Mr Monster
Auch seine Stimme klang angespannt. »Was willst du denn hier?«
»Was tun Sie hier?«, entgegnete ich. »Sind Sie am Tatort schon fertig?«
»Nein, nein.« Er schüttelte den Kopf. »Die Abteilung ist noch im Einsatz, wahrscheinlich bleiben die Leute die ganze Nacht draußen. Willst du etwas Bestimmtes von mir?«
»Äh, ja«, antwortete ich. »Allerdings habe ich nicht damit gerechnet, Sie hier zu treffen.«
»Warum bist du dann gekommen?«
»Sie müssen mir etwas über die Leiche erzählen.« Ich setzte mich.
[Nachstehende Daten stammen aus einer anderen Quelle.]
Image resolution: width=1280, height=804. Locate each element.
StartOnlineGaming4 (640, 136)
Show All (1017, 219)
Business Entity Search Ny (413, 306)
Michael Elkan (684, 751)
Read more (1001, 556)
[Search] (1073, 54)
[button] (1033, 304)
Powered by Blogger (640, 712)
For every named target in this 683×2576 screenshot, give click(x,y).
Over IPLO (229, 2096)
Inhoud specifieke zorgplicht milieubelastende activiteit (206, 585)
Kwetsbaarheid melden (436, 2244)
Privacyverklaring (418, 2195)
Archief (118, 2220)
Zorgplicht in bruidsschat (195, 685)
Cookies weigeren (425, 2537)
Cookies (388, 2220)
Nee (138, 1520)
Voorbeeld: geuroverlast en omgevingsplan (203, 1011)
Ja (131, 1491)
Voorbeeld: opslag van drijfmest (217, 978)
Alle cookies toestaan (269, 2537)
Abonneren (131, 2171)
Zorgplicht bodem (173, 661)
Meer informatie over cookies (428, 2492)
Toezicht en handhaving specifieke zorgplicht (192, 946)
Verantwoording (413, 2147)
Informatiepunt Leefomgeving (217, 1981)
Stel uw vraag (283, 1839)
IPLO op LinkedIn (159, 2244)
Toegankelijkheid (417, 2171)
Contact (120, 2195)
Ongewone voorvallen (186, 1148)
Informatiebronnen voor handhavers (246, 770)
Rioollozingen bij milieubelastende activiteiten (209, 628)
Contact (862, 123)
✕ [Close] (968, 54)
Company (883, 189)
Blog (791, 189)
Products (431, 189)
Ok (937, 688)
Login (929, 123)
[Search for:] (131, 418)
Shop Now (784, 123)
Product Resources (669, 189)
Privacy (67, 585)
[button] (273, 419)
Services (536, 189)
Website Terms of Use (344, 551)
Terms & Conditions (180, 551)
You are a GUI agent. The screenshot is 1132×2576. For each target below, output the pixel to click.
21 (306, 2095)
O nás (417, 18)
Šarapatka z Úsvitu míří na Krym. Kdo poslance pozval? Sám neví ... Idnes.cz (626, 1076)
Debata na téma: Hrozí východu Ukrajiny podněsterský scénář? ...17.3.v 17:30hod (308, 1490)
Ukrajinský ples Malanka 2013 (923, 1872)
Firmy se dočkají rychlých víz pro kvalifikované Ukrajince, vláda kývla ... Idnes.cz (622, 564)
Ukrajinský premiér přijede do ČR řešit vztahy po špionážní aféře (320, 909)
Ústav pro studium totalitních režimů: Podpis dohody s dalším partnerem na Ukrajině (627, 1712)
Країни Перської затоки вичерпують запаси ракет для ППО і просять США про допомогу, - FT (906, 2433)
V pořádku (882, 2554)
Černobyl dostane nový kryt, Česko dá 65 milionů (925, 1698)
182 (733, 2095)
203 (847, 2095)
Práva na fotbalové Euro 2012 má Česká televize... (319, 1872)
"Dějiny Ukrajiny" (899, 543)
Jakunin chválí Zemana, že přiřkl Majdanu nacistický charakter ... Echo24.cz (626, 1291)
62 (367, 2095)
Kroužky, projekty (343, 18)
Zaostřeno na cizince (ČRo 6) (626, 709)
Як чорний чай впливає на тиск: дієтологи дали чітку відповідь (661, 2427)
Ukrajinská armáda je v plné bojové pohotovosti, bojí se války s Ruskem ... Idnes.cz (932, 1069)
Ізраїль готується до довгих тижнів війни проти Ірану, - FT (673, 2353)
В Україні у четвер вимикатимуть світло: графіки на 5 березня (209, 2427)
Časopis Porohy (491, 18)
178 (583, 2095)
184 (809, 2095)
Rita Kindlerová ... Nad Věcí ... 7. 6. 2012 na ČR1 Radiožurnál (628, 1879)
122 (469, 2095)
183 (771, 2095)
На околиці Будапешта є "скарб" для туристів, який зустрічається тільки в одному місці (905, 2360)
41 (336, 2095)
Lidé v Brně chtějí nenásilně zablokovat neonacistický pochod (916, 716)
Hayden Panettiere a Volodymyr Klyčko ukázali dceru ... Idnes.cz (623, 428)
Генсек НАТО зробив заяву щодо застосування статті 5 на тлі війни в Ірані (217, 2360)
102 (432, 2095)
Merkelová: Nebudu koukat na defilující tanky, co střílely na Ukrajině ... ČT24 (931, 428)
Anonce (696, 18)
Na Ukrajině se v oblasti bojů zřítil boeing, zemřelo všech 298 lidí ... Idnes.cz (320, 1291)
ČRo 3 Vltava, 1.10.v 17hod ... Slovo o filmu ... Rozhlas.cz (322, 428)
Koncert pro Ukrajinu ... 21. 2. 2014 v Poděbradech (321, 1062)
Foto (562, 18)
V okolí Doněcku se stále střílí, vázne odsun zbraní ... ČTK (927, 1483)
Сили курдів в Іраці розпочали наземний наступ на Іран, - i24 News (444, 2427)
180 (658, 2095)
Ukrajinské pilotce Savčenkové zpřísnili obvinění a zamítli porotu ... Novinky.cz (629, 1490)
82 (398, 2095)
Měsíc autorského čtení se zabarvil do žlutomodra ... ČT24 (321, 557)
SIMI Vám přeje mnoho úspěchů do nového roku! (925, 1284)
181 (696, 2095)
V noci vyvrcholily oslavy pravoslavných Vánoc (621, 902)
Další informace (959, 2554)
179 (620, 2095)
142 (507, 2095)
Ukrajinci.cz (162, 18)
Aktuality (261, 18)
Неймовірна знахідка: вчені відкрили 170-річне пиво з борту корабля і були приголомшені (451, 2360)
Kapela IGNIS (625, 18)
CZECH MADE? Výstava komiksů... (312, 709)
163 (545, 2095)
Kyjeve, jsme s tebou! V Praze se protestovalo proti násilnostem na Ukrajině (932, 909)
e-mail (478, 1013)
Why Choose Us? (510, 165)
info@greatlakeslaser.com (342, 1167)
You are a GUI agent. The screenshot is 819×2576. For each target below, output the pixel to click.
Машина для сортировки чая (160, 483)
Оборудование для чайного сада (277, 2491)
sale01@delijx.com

»Warum?« Er runzelte die Stirn. »Warum sollte ich gerade dir etwas erzählen? Du bist kein Cop.« Während er sprach, ließ seine Erschöpfung nach. Er saß nun aufrecht und wirkte konzentriert, seine Stimme klang fest. »Vielleicht kann ich dir helfen.« Er lehnte sich zurück und musterte mich aufmerksam. »Denk für mich über etwas nach, das hilft uns beiden, wachsam zu bleiben. Warum hat der Clayton-Killer seine Opfer getötet?«
»Glauben Sie, es ist der Clayton-Killer? Das passt doch gar nicht zusammen«, widersprach ich.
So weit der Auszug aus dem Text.